* _Aim of the exercise_
Out of the lines below, please list those that hold the string "Settings".

(Material shown Opens)

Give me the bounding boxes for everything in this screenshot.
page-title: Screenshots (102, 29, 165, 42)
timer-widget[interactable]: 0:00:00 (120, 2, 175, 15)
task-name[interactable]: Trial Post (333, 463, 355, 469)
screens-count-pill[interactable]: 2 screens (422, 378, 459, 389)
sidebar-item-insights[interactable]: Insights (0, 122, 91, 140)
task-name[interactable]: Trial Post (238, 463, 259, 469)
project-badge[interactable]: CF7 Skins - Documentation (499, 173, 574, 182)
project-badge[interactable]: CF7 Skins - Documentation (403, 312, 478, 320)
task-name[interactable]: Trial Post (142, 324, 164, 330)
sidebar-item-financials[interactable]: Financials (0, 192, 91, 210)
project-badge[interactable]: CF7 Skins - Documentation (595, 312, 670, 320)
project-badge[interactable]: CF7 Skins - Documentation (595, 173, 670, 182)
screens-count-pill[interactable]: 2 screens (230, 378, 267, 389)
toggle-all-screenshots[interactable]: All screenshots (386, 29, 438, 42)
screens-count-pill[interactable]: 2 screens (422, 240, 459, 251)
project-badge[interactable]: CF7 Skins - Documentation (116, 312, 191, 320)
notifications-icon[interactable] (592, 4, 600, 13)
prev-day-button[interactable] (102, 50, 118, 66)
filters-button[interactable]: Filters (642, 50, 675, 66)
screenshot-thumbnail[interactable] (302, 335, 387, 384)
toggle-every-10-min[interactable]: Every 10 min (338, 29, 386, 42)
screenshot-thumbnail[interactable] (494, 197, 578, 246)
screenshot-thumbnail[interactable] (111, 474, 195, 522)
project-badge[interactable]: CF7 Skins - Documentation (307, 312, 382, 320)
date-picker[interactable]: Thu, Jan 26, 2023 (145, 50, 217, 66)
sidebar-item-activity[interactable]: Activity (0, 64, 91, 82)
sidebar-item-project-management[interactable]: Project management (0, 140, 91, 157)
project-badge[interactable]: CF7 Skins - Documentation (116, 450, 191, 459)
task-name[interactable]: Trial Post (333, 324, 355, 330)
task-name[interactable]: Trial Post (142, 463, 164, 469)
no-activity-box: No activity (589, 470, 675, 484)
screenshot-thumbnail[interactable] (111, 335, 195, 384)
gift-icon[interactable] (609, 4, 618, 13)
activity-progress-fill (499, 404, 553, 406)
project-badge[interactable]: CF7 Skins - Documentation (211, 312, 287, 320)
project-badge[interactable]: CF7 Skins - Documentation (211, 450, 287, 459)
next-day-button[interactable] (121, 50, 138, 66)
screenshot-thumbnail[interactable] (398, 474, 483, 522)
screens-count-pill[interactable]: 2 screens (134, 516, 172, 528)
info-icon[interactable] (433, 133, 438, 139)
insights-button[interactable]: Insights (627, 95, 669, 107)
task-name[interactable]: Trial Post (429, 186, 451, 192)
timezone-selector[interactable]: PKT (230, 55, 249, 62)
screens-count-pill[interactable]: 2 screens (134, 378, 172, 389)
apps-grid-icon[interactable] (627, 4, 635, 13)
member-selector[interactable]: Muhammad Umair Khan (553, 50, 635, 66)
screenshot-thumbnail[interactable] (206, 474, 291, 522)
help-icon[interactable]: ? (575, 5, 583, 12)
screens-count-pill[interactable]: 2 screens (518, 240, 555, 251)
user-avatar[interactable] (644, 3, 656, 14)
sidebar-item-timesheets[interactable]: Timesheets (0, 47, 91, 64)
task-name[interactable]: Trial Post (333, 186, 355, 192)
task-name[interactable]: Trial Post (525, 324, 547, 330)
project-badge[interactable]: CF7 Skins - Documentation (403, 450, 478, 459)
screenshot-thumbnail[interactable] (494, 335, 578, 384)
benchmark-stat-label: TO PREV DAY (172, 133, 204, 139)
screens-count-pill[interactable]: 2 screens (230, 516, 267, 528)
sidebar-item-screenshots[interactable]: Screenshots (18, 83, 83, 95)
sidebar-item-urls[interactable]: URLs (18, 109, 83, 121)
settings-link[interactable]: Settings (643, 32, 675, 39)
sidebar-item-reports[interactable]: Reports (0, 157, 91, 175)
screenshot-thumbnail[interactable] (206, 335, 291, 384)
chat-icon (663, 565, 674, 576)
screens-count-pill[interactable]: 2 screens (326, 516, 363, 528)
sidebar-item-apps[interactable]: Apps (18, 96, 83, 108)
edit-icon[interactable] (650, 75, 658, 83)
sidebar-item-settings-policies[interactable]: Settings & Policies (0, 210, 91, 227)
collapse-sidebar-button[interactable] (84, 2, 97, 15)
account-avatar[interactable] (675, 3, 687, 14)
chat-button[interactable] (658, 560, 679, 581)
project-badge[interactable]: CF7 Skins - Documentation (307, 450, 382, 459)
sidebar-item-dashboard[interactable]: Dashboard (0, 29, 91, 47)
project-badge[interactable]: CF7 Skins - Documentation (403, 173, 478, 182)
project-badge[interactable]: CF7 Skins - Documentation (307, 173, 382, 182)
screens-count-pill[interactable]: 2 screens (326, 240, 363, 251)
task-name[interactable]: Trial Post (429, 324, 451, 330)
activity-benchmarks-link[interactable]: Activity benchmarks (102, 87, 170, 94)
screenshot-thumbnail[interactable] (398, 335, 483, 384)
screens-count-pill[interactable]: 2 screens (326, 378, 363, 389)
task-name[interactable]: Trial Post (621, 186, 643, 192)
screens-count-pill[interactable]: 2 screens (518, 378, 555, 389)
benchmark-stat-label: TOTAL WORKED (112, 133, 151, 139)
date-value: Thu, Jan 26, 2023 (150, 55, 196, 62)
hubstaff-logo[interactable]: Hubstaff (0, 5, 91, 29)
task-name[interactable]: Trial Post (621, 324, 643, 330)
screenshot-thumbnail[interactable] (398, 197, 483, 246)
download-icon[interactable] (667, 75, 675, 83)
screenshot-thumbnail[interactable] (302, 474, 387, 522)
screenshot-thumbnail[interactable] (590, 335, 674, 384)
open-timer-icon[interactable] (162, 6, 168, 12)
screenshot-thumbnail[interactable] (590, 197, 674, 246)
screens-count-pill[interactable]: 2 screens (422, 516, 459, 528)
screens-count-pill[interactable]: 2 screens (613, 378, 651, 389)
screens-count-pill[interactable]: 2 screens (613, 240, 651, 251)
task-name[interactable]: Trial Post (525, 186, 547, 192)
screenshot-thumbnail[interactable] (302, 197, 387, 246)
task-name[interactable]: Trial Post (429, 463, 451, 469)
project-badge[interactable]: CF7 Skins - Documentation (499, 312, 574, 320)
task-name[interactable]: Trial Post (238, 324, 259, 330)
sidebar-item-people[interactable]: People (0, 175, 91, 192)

(Material shown Closes)

* _Answer to this problem_
settings-link[interactable]: Settings (643, 32, 675, 39)
sidebar-item-settings-policies[interactable]: Settings & Policies (0, 210, 91, 227)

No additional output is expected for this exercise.